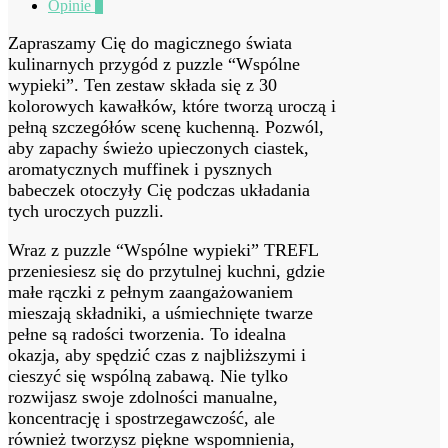
Opinie
0
Zapraszamy Cię do magicznego świata
kulinarnych przygód z puzzle “Wspólne
wypieki”. Ten zestaw składa się z 30
kolorowych kawałków, które tworzą uroczą i
pełną szczegółów scenę kuchenną. Pozwól,
aby zapachy świeżo upieczonych ciastek,
aromatycznych muffinek i pysznych
babeczek otoczyły Cię podczas układania
tych uroczych puzzli.
Wraz z puzzle “Wspólne wypieki” TREFL
przeniesiesz się do przytulnej kuchni, gdzie
małe rączki z pełnym zaangażowaniem
mieszają składniki, a uśmiechnięte twarze
pełne są radości tworzenia. To idealna
okazja, aby spędzić czas z najbliższymi i
cieszyć się wspólną zabawą. Nie tylko
rozwijasz swoje zdolności manualne,
koncentrację i spostrzegawczość, ale
również tworzysz piękne wspomnienia,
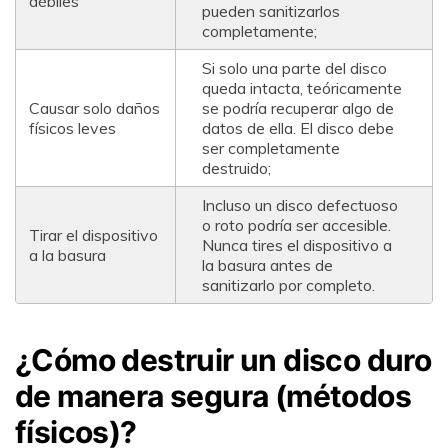
débiles
pueden sanitizarlos
completamente;
Si solo una parte del disco
queda intacta, teóricamente
Causar solo daños
se podría recuperar algo de
físicos leves
datos de ella. El disco debe
ser completamente
destruido;
Incluso un disco defectuoso
o roto podría ser accesible.
Tirar el dispositivo
Nunca tires el dispositivo a
a la basura
la basura antes de
sanitizarlo por completo.
¿Cómo destruir un disco duro
de manera segura (métodos
físicos)?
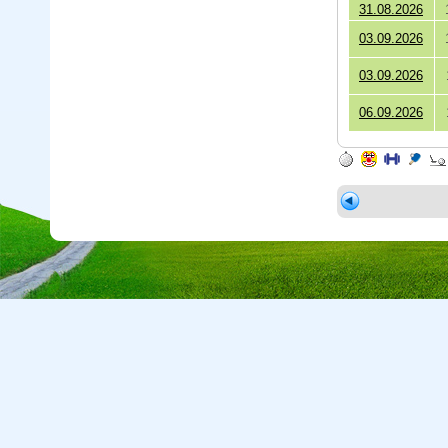
31.08.2026
03.09.2026
03.09.2026
06.09.2026
Copyright © 2026 CA Cepreka s.r.o., tel: 032-7710416, e-mail:
cepr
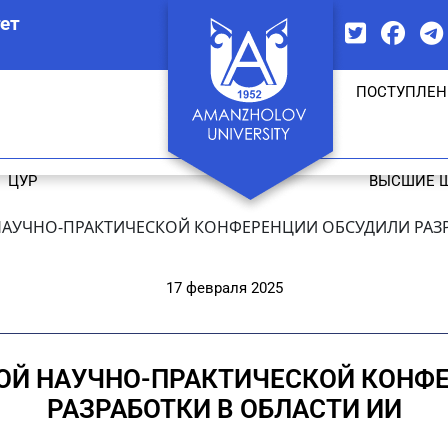
ет
ПОСТУПЛЕН
ЦУР
ВЫСШИЕ 
АУЧНО-ПРАКТИЧЕСКОЙ КОНФЕРЕНЦИИ ОБСУДИЛИ РАЗР
17 февраля 2025
Й НАУЧНО-ПРАКТИЧЕСКОЙ КОНФ
РАЗРАБОТКИ В ОБЛАСТИ ИИ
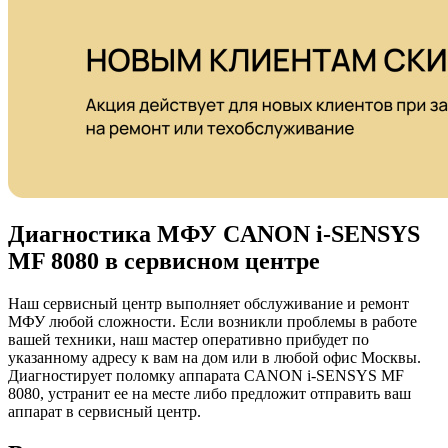
Диагностика МФУ CANON i-SENSYS
MF 8080 в сервисном центре
Наш сервисный центр выполняет обслуживание и ремонт
МФУ любой сложности. Если возникли проблемы в работе
вашей техники, наш мастер оперативно прибудет по
указанному адресу к вам на дом или в любой офис Москвы.
Диагностирует поломку аппарата CANON i-SENSYS MF
8080, устранит ее на месте либо предложит отправить ваш
аппарат в сервисный центр.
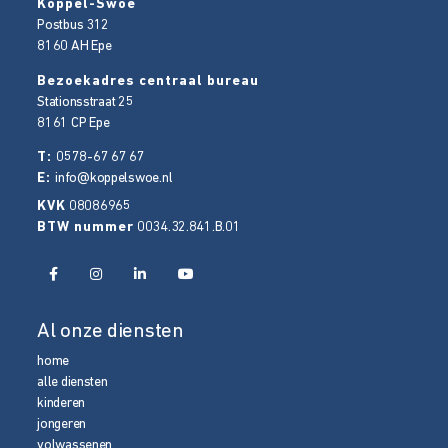
Koppel-Swoe
Postbus 312
8160 AH
Epe
Bezoekadres centraal bureau
Stationsstraat 25
8161 CP
Epe
T:
0578-67 67 67
E:
info@koppelswoe.nl
KVK
08086965
BTW nummer
0034.32.841.B.01
Al onze diensten
home
alle diensten
kinderen
jongeren
volwassenen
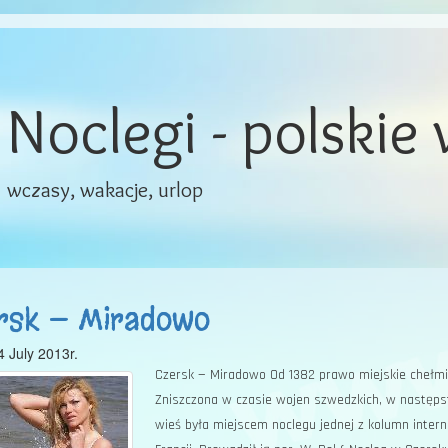
Noclegi - polskie
wczasy, wakacje, urlop
rsk — Miradowo
4 July 2013r.
Czersk — Miradowo Od 1382 prawo miejskie chełmińs
Zniszczona w czasie wojen szwedzkich, w następst
wieś była miejscem noclegu jednej z kolumn inte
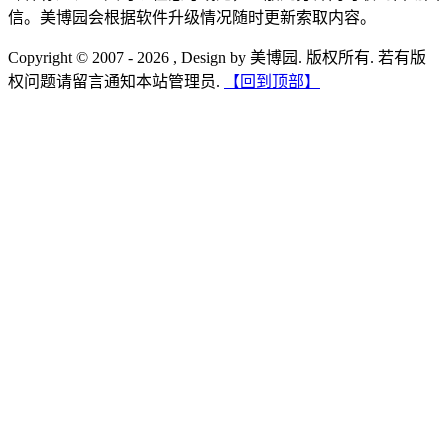
信。美博园会根据软件升级情况随时更新索取内容。
Copyright © 2007 - 2026 , Design by 美博园. 版权所有. 若有版
权问题请留言通知本站管理员.
【回到顶部】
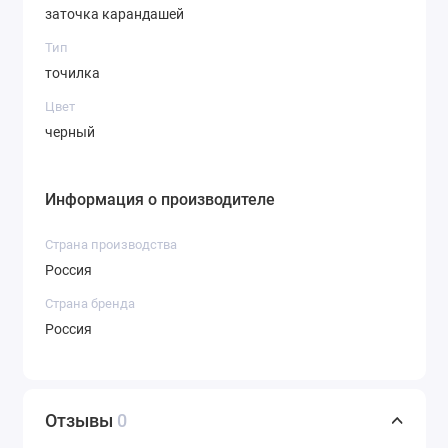
заточка карандашей
Тип
точилка
Цвет
черный
Информация о производителе
Страна производства
Россия
Страна бренда
Россия
Отзывы
0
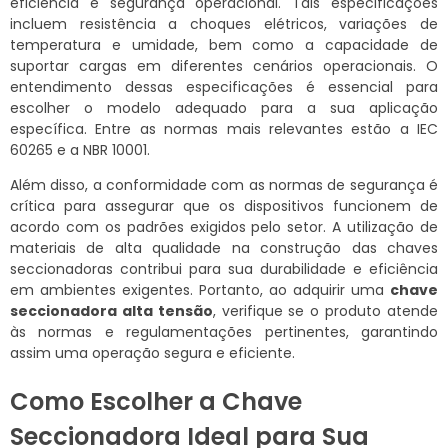
eficiência e segurança operacional. Tais especificações
incluem resistência a choques elétricos, variações de
temperatura e umidade, bem como a capacidade de
suportar cargas em diferentes cenários operacionais. O
entendimento dessas especificações é essencial para
escolher o modelo adequado para a sua aplicação
específica. Entre as normas mais relevantes estão a IEC
60265 e a NBR 10001.
Além disso, a conformidade com as normas de segurança é
crítica para assegurar que os dispositivos funcionem de
acordo com os padrões exigidos pelo setor. A utilização de
materiais de alta qualidade na construção das chaves
seccionadoras contribui para sua durabilidade e eficiência
em ambientes exigentes. Portanto, ao adquirir uma
chave
seccionadora alta tensão
, verifique se o produto atende
às normas e regulamentações pertinentes, garantindo
assim uma operação segura e eficiente.
Como Escolher a Chave
Seccionadora Ideal para Sua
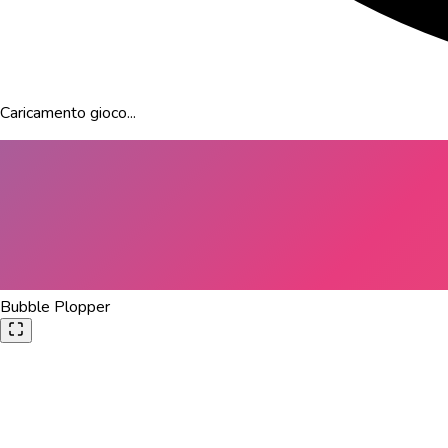
Caricamento gioco...
Bubble Plopper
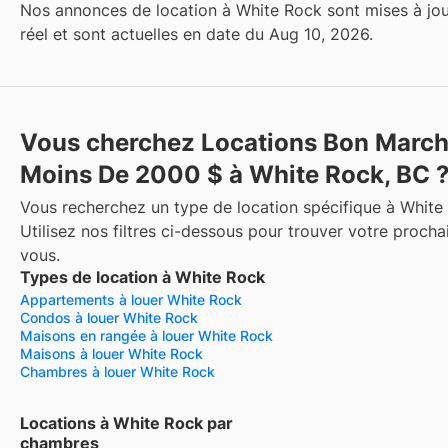
Nos annonces de location à White Rock sont mises à jo
réel et sont actuelles en date du Aug 10, 2026.
Vous cherchez Locations Bon Marc
Moins De 2000 $ à White Rock, BC 
Vous recherchez un type de location spécifique à White
Utilisez nos filtres ci-dessous pour trouver votre procha
vous.
Types de location à White Rock
Appartements à louer White Rock
Condos à louer White Rock
Maisons en rangée à louer White Rock
Maisons à louer White Rock
Chambres à louer White Rock
Locations à White Rock par
chambres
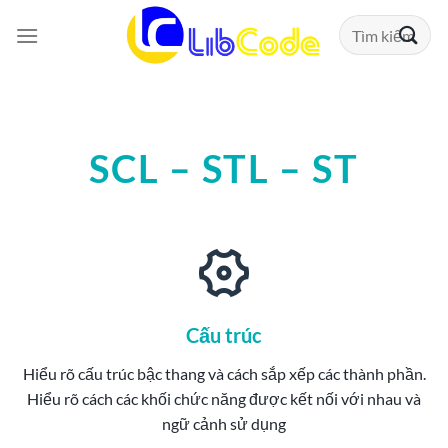
Chuyển
Tìm
đến
kiếm:
nội
dung
SCL – STL – ST
Cấu trúc
Hiểu rõ cấu trúc bậc thang và cách sắp xếp các thành phần.
Hiểu rõ cách các khối chức năng được kết nối với nhau và
ngữ cảnh sử dụng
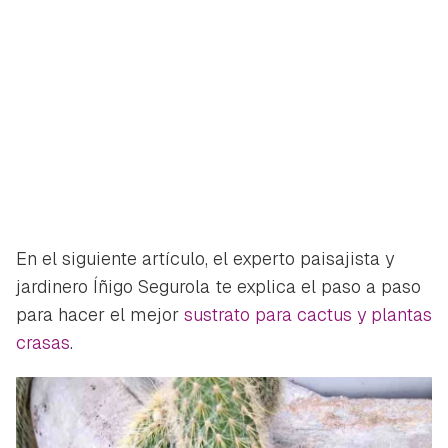
En el siguiente artículo, el experto paisajista y
jardinero Íñigo Segurola te explica el paso a paso
para hacer el mejor
sustrato para cactus y plantas
crasas
.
________________
What the exercise asks: Please copy every line of the records above in which "trúc" appears.

The completed task:
Cấu trúc
Hiểu rõ cấu trúc bậc thang và cách sắp xếp các thành phần.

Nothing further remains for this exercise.